VALUE OF REGISTRATION/MAGISTRAL RECOGNITION From the records of the Cancelleria it appeared that the titles so granted were registered in virtue of a rescript from the Grand Master, on an application by the party concerned. The Royal Commissioners of 1878 remarked that they were prone to believe that the Grand Master would not have given his assent to registration without any investigation.
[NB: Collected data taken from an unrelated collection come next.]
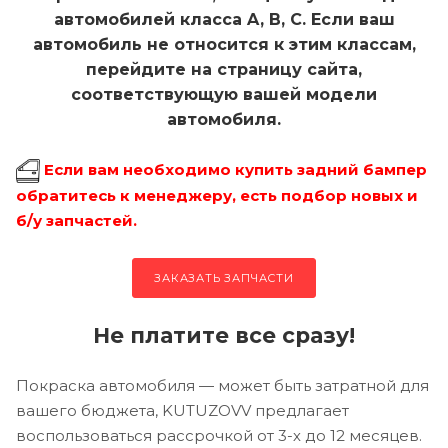
автомобилей класса A, B, C. Если ваш
автомобиль не относится к этим классам,
перейдите на страницу сайта,
соответствующую вашей модели
автомобиля.
Если вам необходимо купить задний бампер
обратитесь к менеджеру, есть подбор новых и
б/у запчастей.
ЗАКАЗАТЬ ЗАПЧАСТИ
Не платите все сразу!
Покраска автомобиля — может быть затратной для
вашего бюджета, KUTUZOVV предлагает
воспользоваться рассрочкой от 3-х до 12 месяцев.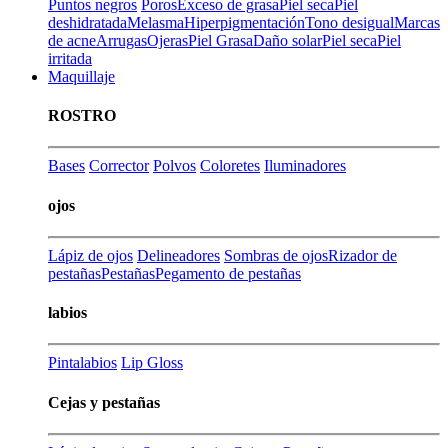
Puntos negros
Poros
Exceso de grasa
Piel seca
Piel
deshidratada
Melasma
Hiperpigmentación
Tono desigual
Marcas
de acne
Arrugas
Ojeras
Piel Grasa
Daño solar
Piel seca
Piel
irritada
Maquillaje
ROSTRO
Bases
Corrector
Polvos
Coloretes
Iluminadores
ojos
Lápiz de ojos
Delineadores
Sombras de ojos
Rizador de
pestañas
Pestañas
Pegamento de pestañas
labios
Pintalabios
Lip Gloss
Cejas y pestañas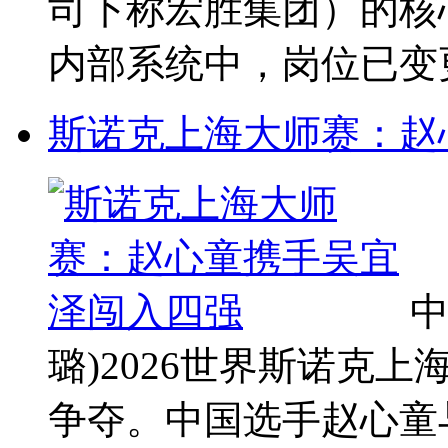
司下称宏胜集团）的核
内部系统中，岗位已变更为
斯诺克上海大师赛：赵
中
璐)2026世界斯诺克
争夺。中国选手赵心童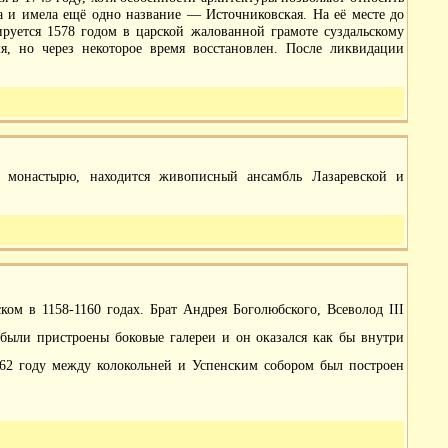
на и имела ещё одно название — Источниковская. На её месте до
ируется 1578 годом в царской жалованной грамоте суздальскому
, но через некоторое время восстановлен. После ликвидации
 монастырю, находится живописный ансамбль Лазаревской и
м в 1158-1160 годах. Брат Андрея Боголюбского, Всеволод III
 были пристроены боковые галереи и он оказался как бы внутри
862 году между колокольней и Успенским собором был построен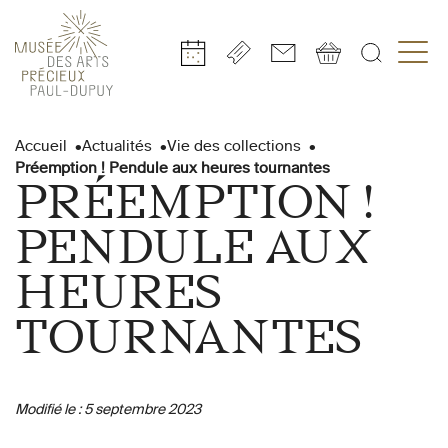
Gestion de vos préférences sur les cookies
Aller
Aller
Aller
Aller
Aller
au
à
à
au
au
Accueil
Actualités
Vie des collections
contenu
la
la
pied
plan
Préemption ! Pendule aux heures tournantes
principal
navigation
recherche
de
du
PRÉEMPTION !
page
site
PENDULE AUX
HEURES
TOURNANTES
Modifié le :
5 septembre 2023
From the start, however, the Commissioners pointed out that the Despuig/Rohan Rules on the matter did not deny nobility to a Titolato  who failed to duly register his title, but only assigned him no place insofar as precedence was concerned. (See:- “Correspondence and Report of the Commission appointed to enquire into the claims and grievances of the Maltese Nobility”, May 1878, presented to both Houses of Parliament by Command of Her Majesty (C.-2033.) (See Report Paras. 101-102)). It is also noteworthy that the Commissioners did not consider all the titles which were registered in the Cancelleria: For example the title of Conte granted to Baldassare Fenech Bonnici on the 11 June 1798 by Pope Benedict XIV, which was duly registered under Archives of the Order of Malta (554, f. 176) as well as the Archives of the Inquisition of Malta (102m f. 32) was not considered by the Report. It appears that no descendant of this grantee made any claim to the Commissioners. 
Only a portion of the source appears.